Corporate Performance and First-Quarter Highlights Across Toll Roads, Airports, Construction, and Energy Infrastructures

In the first quarter, the group, registered as an integrated transportation asset manager, posted total sales of 1,805 million euros, marking a 12.4% year over year increase. This performance reflects broad-based progress across the portfolio, with stronger traffic on toll roads and airports and a solid showing from the construction activity. The results illustrate an ongoing normalization as markets continue to reopen and travel resumes, supported by disciplined pricing and improved asset utilization across key corridors.

The gross operating result, known as EBITDA, rose by 38.7% to 189 million euros. A closer look at the quarterly income statement shows a sustained improvement in operating leverage, while the period does not disclose net profit, as the company has chosen not to report it for this quarter. The strength in EBITDA underscores the company’s ability to convert revenue growth into enhanced operating profitability, even as it navigates the typical quarterly fluctuations present in infrastructure groups.

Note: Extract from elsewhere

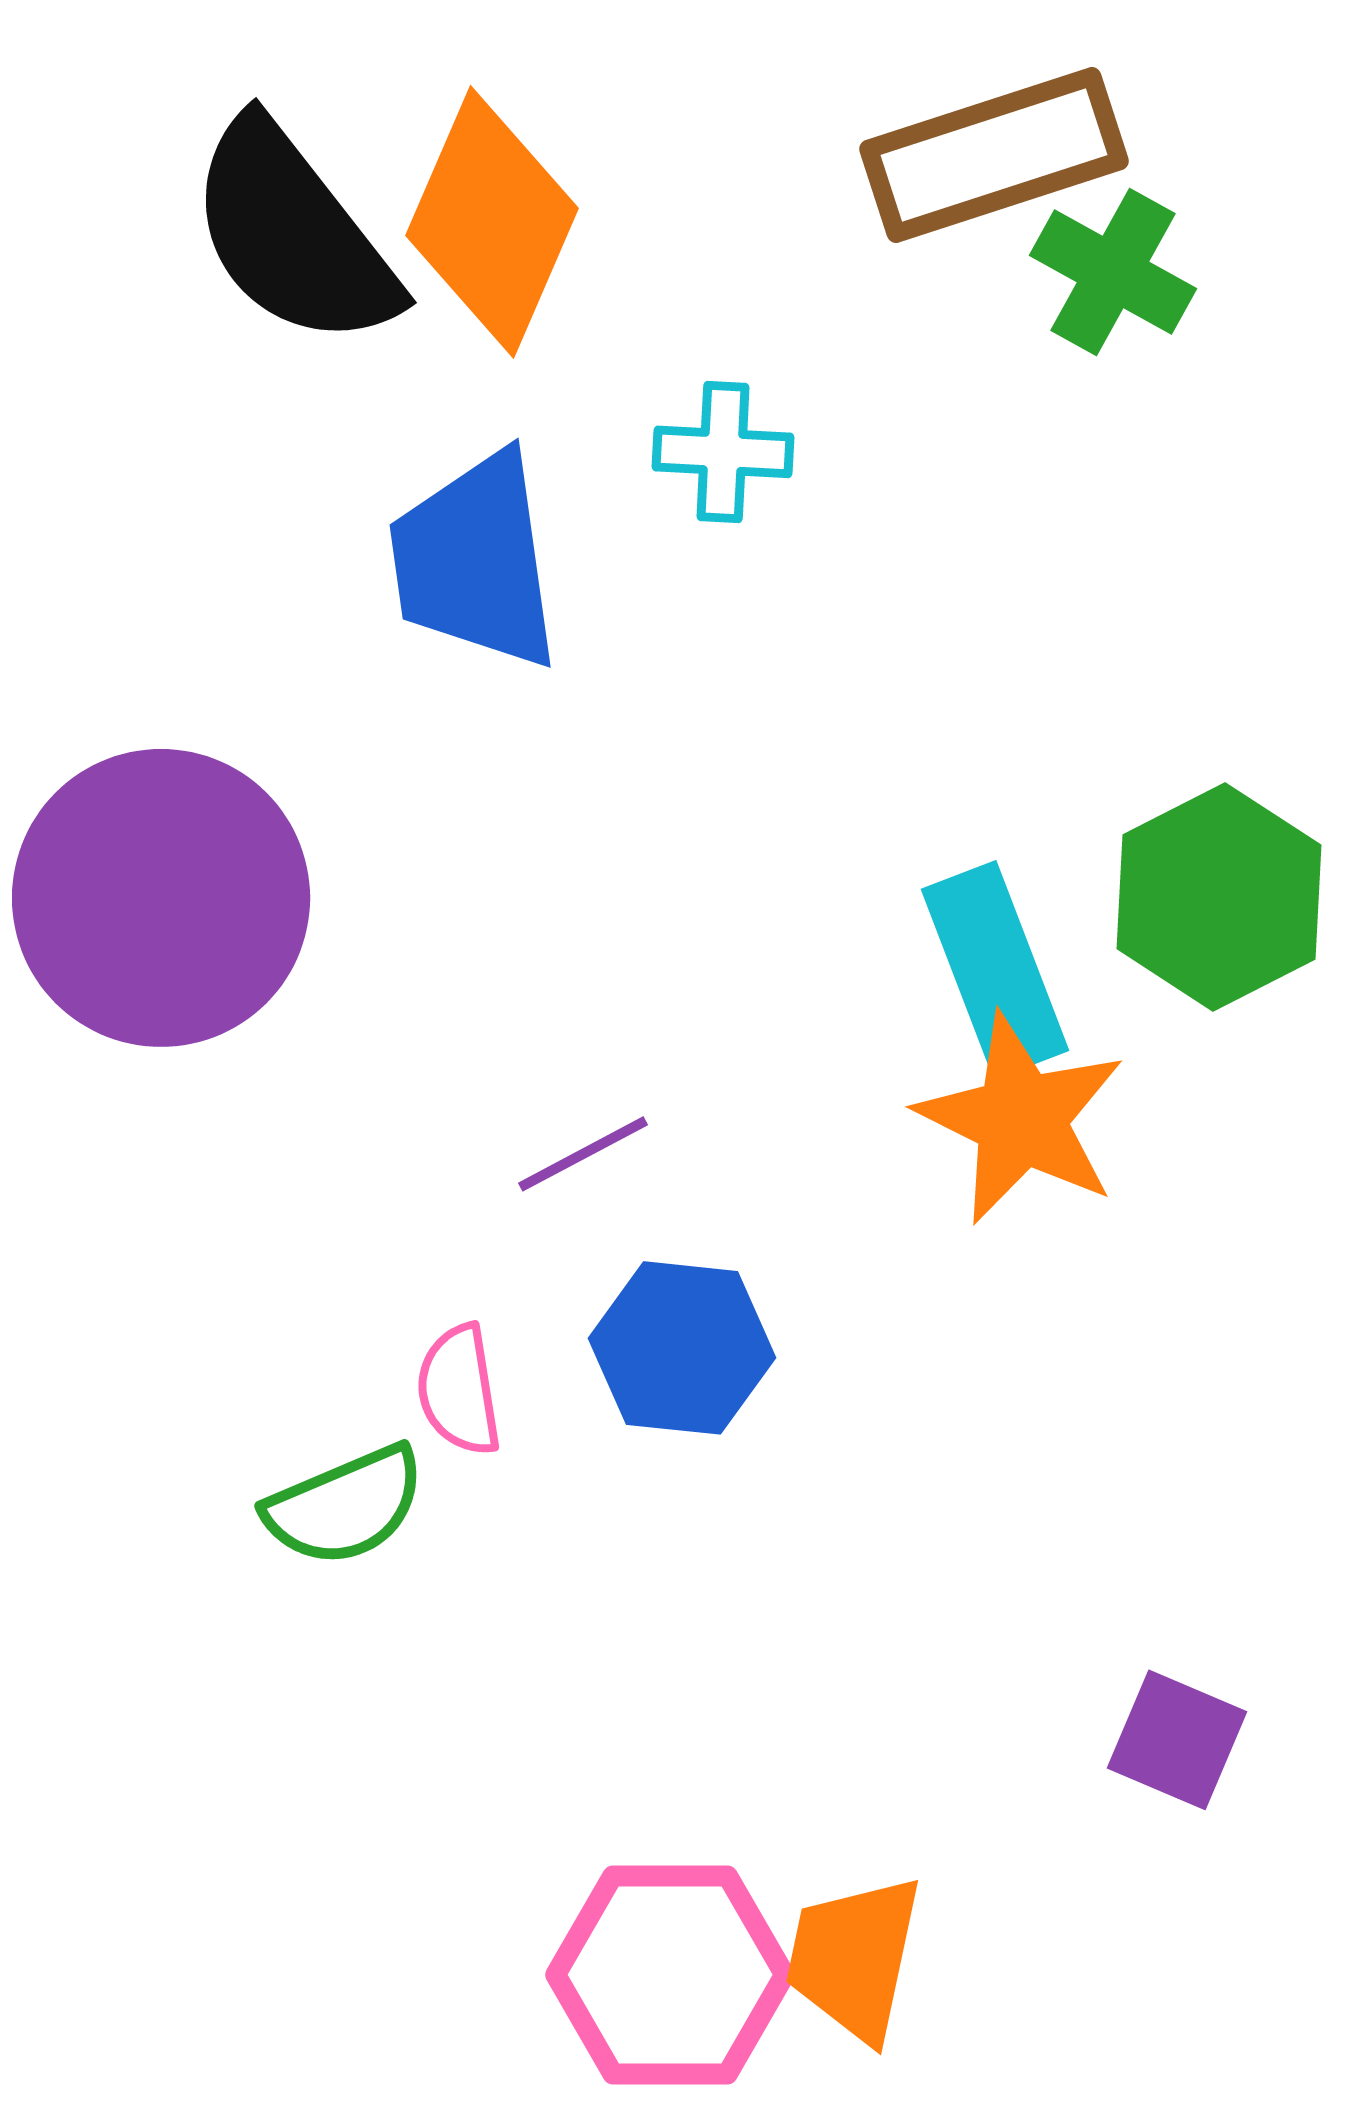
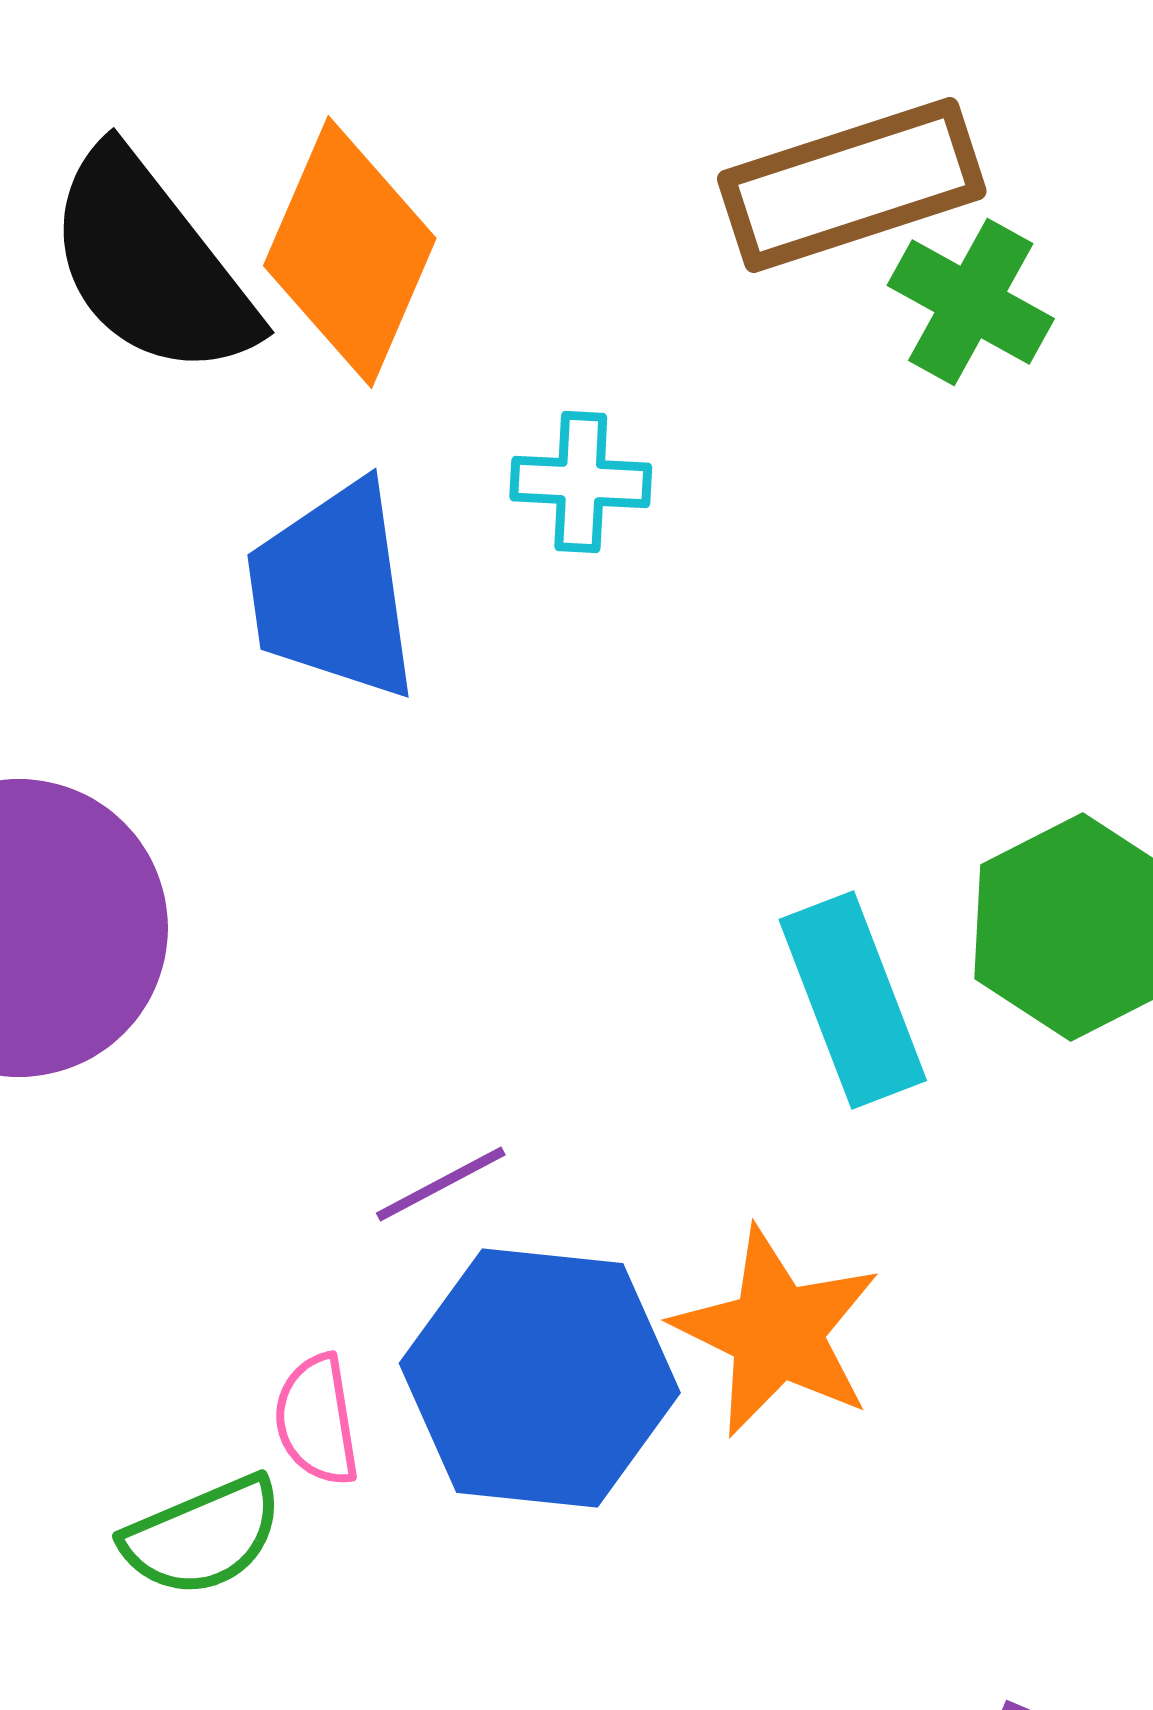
orange star: (1021, 1119) -> (777, 1332), moved
blue hexagon: (682, 1348) -> (540, 1378), size x1.5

Toll road revenues climbed 37% to 223 million euros, driven by higher activity in the American corridors and a notable rebound in traffic levels following the lifting of restrictive measures. The toll segment benefited from an uptick in usage, rate adjustments aligned with inflationary pressures, and a constructive pricing environment that supports ongoing capital reinvestment in capacity and safety improvements. This expansion reflects a combination of higher traffic volumes and improved revenue capture through dynamic pricing and asset optimization.

In airports, performance was highlighted by a strong showing at the London hub, with passenger throughput approaching pre-pandemic levels as utilization recovers. Heathrow handled 16.9 million passengers in the quarter, a substantial increase that points to a broader recovery in international and domestic travel. Other regional airports—Aberdeen, Glasgow, and Southampton—also contributed to the uptick, recording a 41.9% rise in activity. Dalaman in Turkey stood out as a notable outlier in the portfolio, with traffic surpassing pre-crisis levels by 45.2%. Collectively, these trends demonstrate a resilient aviation portfolio and the capacity to grow earnings through volume recovery and efficiency gains across diverse geographies.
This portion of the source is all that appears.